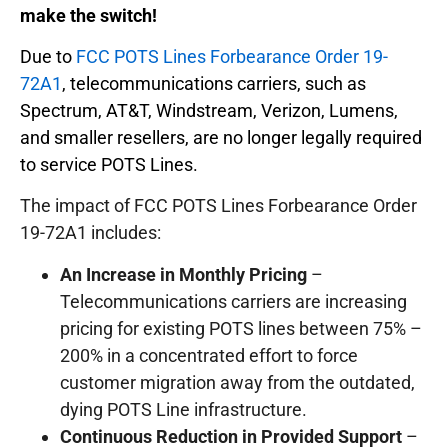
make the switch!
Due to
FCC POTS Lines Forbearance Order 19-
72A1
, telecommunications carriers, such as
Spectrum, AT&T, Windstream, Verizon, Lumens,
and smaller resellers, are no longer legally required
to service POTS Lines.
The impact of FCC POTS Lines Forbearance Order
19-72A1 includes:
An Increase in Monthly Pricing
–
Telecommunications carriers are increasing
pricing for existing POTS lines between 75% –
200% in a concentrated effort to force
customer migration away from the outdated,
dying POTS Line infrastructure.
Continuous Reduction in Provided Support
–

++++++++

§ EXERCISE REQUIREMENTS: Return the records above exactly as written, but without any of the pictures.

§ SOLUTION TO THIS PROBLEM:
make the switch!
Due to
FCC POTS Lines Forbearance Order 19-
72A1
, telecommunications carriers, such as
Spectrum, AT&T, Windstream, Verizon, Lumens,
and smaller resellers, are no longer legally required
to service POTS Lines.
The impact of FCC POTS Lines Forbearance Order
19-72A1 includes:
An Increase in Monthly Pricing
–
Telecommunications carriers are increasing
pricing for existing POTS lines between 75% –
200% in a concentrated effort to force
customer migration away from the outdated,
dying POTS Line infrastructure.
Continuous Reduction in Provided Support
–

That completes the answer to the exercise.